Ou quand le trop est l'ennemi du bien. Oui, HoC, c'est de la politique US de bout en bout et faut assez souvent s'accrocher pour suivre. Ceci étant, pourvu qu'on s'intéresse un peu au fonctionnement de leurs institutions, ça se gère. Sauf que cette saison 5, c'est de l'esbrouffe de bout en bout, au point que ça en devient fatiguant en plus de ne plus être crédible. Par ailleurs, le rôle de Claire Underwood, personnage ô combien fabuleux et pourtant mis totalement en avant dans cette saison (et bordel, elle est toujours aussi merveilleusement belle <3), en prend un sérieux coup derrière la tête avec une cohérence boiteuse pour aboutir à un final dont on ne voit pas à quoi il peut bien servir. Frank Underwood n'est pas en reste et j'ai vraiment un sentiment d'essouflement scénaristique le concernant. Le couple survit, une fois de plus, pour revenir en saison 6, alors que cette saison 5 aurait, je crois, dû être la dernière. Ils ne peuvent pas éternellement s'en sortir et continuer à tout prix à leur sauver les miches va finir par devenir risible.

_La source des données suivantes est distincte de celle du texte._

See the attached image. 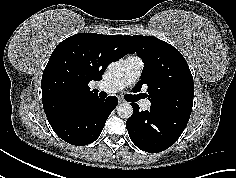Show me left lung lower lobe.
Masks as SVG:
<instances>
[{"label":"left lung lower lobe","instance_id":"1","mask_svg":"<svg viewBox=\"0 0 236 178\" xmlns=\"http://www.w3.org/2000/svg\"><path fill=\"white\" fill-rule=\"evenodd\" d=\"M133 114L126 122L132 142L141 150L157 153L172 146L184 131L190 116L151 105L149 111H139L131 104Z\"/></svg>","mask_w":236,"mask_h":178}]
</instances>
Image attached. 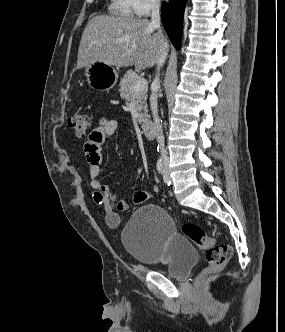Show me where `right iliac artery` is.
Instances as JSON below:
<instances>
[{"instance_id":"82829eb1","label":"right iliac artery","mask_w":285,"mask_h":332,"mask_svg":"<svg viewBox=\"0 0 285 332\" xmlns=\"http://www.w3.org/2000/svg\"><path fill=\"white\" fill-rule=\"evenodd\" d=\"M163 170H164V163H163L162 160H159V161L157 162V171H158L159 173H162Z\"/></svg>"}]
</instances>
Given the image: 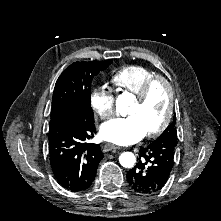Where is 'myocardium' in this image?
I'll return each instance as SVG.
<instances>
[{"label":"myocardium","mask_w":221,"mask_h":221,"mask_svg":"<svg viewBox=\"0 0 221 221\" xmlns=\"http://www.w3.org/2000/svg\"><path fill=\"white\" fill-rule=\"evenodd\" d=\"M158 84H163L167 89V93H168L167 113L165 115V118L163 119V121L160 123V125L157 128L145 134V136L148 138H154L162 134L166 130V128L169 126L172 120L173 112H174L173 86L167 78L163 76H159V75L152 77L145 82V84L143 85L139 93L135 96L136 103L139 105L145 103L151 90Z\"/></svg>","instance_id":"myocardium-1"}]
</instances>
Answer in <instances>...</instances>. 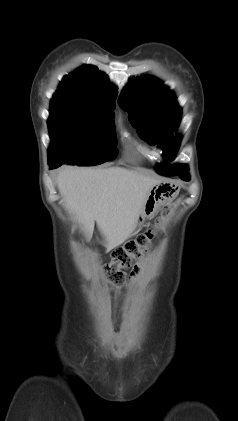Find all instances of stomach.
<instances>
[{"label":"stomach","instance_id":"1","mask_svg":"<svg viewBox=\"0 0 238 421\" xmlns=\"http://www.w3.org/2000/svg\"><path fill=\"white\" fill-rule=\"evenodd\" d=\"M176 187L173 184L160 182L154 185L148 192L143 210L138 217L137 224L141 225L146 218L153 216L160 205L176 195Z\"/></svg>","mask_w":238,"mask_h":421}]
</instances>
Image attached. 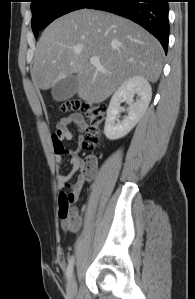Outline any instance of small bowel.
I'll use <instances>...</instances> for the list:
<instances>
[{
  "label": "small bowel",
  "instance_id": "small-bowel-1",
  "mask_svg": "<svg viewBox=\"0 0 195 299\" xmlns=\"http://www.w3.org/2000/svg\"><path fill=\"white\" fill-rule=\"evenodd\" d=\"M75 125L80 132H85L87 130V123L85 119L79 114H72L67 117L62 118L57 126V131L52 135V141L55 148L56 153V162L57 165L60 166L63 163V155H70V165L71 170L68 174L58 175V188L63 189L67 183L70 181L72 176L82 167H84V163L80 159L79 153L82 150V142L84 140V136L81 135L78 139V146L73 150L65 149L63 146L64 142L71 141L73 139V132L71 130V126ZM89 166L92 169L93 175L96 169L95 159L90 158L88 160ZM83 179L81 176L77 178V182L72 186L69 193L73 194L74 200L77 199L78 194L81 189ZM83 224L82 216L77 212L75 216L69 217H61V225L62 227L71 232L78 231Z\"/></svg>",
  "mask_w": 195,
  "mask_h": 299
}]
</instances>
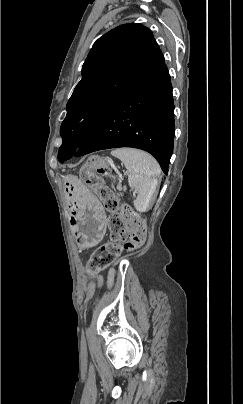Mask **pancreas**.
Wrapping results in <instances>:
<instances>
[{
    "mask_svg": "<svg viewBox=\"0 0 243 404\" xmlns=\"http://www.w3.org/2000/svg\"><path fill=\"white\" fill-rule=\"evenodd\" d=\"M117 190H122L121 182H119V184L117 186ZM126 190H127V186H123V192H126Z\"/></svg>",
    "mask_w": 243,
    "mask_h": 404,
    "instance_id": "1",
    "label": "pancreas"
}]
</instances>
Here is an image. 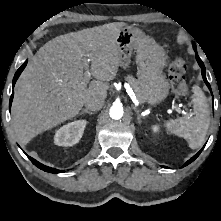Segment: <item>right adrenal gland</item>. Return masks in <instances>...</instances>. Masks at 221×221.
<instances>
[{
	"label": "right adrenal gland",
	"mask_w": 221,
	"mask_h": 221,
	"mask_svg": "<svg viewBox=\"0 0 221 221\" xmlns=\"http://www.w3.org/2000/svg\"><path fill=\"white\" fill-rule=\"evenodd\" d=\"M84 113H87V114H89V115L95 114V112H92V111H90V110H88V109H83V110L80 112V115H82V114H84Z\"/></svg>",
	"instance_id": "2a0ac1e0"
}]
</instances>
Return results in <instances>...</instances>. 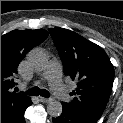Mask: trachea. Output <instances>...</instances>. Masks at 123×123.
<instances>
[{"label":"trachea","instance_id":"obj_1","mask_svg":"<svg viewBox=\"0 0 123 123\" xmlns=\"http://www.w3.org/2000/svg\"><path fill=\"white\" fill-rule=\"evenodd\" d=\"M27 94L30 96H42V97H49L50 93L46 89H40L39 87H33L27 91Z\"/></svg>","mask_w":123,"mask_h":123}]
</instances>
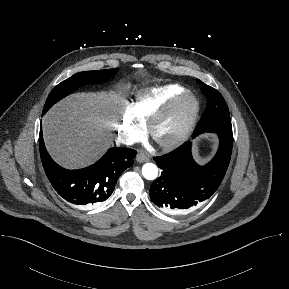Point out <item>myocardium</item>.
Segmentation results:
<instances>
[{"label":"myocardium","mask_w":289,"mask_h":289,"mask_svg":"<svg viewBox=\"0 0 289 289\" xmlns=\"http://www.w3.org/2000/svg\"><path fill=\"white\" fill-rule=\"evenodd\" d=\"M187 102L189 111L186 119L178 133L167 140H158L155 137V129L158 123L164 119L178 104ZM200 110V103L197 96L190 90H184L166 101L157 109L147 121V132L149 136L164 149H172L184 143L192 133Z\"/></svg>","instance_id":"myocardium-1"}]
</instances>
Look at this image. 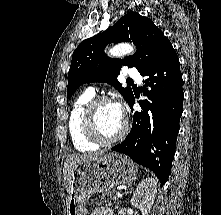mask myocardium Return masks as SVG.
Returning <instances> with one entry per match:
<instances>
[{
  "label": "myocardium",
  "mask_w": 221,
  "mask_h": 215,
  "mask_svg": "<svg viewBox=\"0 0 221 215\" xmlns=\"http://www.w3.org/2000/svg\"><path fill=\"white\" fill-rule=\"evenodd\" d=\"M104 103H111V100L105 96L92 98L84 107L81 116V128L86 138L99 145H109L121 140L128 130V123L123 119L120 131L111 137L102 135L96 125V110L98 106Z\"/></svg>",
  "instance_id": "1"
}]
</instances>
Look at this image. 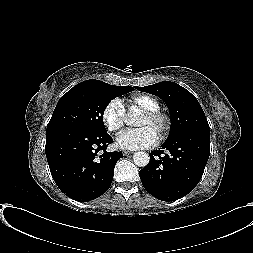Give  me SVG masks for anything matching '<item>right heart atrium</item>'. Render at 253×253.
Segmentation results:
<instances>
[{
    "label": "right heart atrium",
    "instance_id": "obj_1",
    "mask_svg": "<svg viewBox=\"0 0 253 253\" xmlns=\"http://www.w3.org/2000/svg\"><path fill=\"white\" fill-rule=\"evenodd\" d=\"M102 120L108 131L120 132L126 122V111L123 102L118 98L110 100L103 109Z\"/></svg>",
    "mask_w": 253,
    "mask_h": 253
}]
</instances>
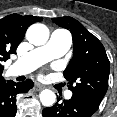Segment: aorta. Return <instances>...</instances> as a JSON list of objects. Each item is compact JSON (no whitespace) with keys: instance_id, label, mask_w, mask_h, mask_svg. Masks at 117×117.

Orange is the new black - saison 1

J'en avais beaucoup entendu parler, j'ai fini par sauter le pas. Eh bien ma foi... c'est pas mal du tout ! En gros, Piper Chapman, la blonde américaine citadine, bien sous tous rapports, se fait rattraper par son passé et se retrouve condamnée à 15 mois de prison pour avoir fait passer de la drogue pour le compte de sa chérie de l'époque. Sauf que Piper, depuis, s'était trouvé un chéri également bien sous tous rapports et s'apprêtait à se marier. On suit donc ses pérégrinations et ses rencontres avec ses co-détenues, ainsi que ses "retrouvailles", derrière les barreaux, avec celle à cause de qui elle a été condamnée.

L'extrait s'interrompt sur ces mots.